How to Calculate a DuPont Equation

The DuPont equation allows you to calculate the return on equity by calculating the return on assets and an equity multiplier. This allows a company to analyze its profit margin in a simple way. Though the calculation through the DuPont equation requires many steps, each step itself is relatively simple.

Instructions

    • 1

      Calculate the net income by subtracting the total cost of sales from the revenue made from sales. The total cost includes the cost of goods, interest paid on goods and the depreciation of goods.

    • 2

      Calculate the net profit margin bu dividing the net income by money made from sales.

    • 3

      Compute the total assets by adding the current assets to fixed assets.

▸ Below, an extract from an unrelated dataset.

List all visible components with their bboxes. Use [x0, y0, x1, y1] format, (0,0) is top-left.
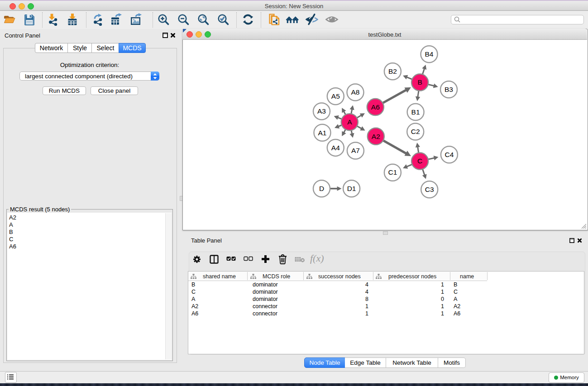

Current assets include items like cash and savings deposits. Fixed assets include items like land, buildings and equipment.

    • 4

      Compute the total asset turnover by dividing the money made from sales by the total assets.

    • 5

      Calculate the return on assets by multiplying the net profit margin with the total asset turnover.

    • 6

      Determine the total liabilities. Liabilities include things like income taxes, accounts payable, term loan payments and the remaining balance on the term loan.

    • 7

      Compute the equity. Equity equals the total assets minus the total liabilities.

    • 8

      Find the equity multiplier. Divide the total assets by the equity.

    • 9

      Calculate the return on equity. Multiply the return on assets by the equity multiplier.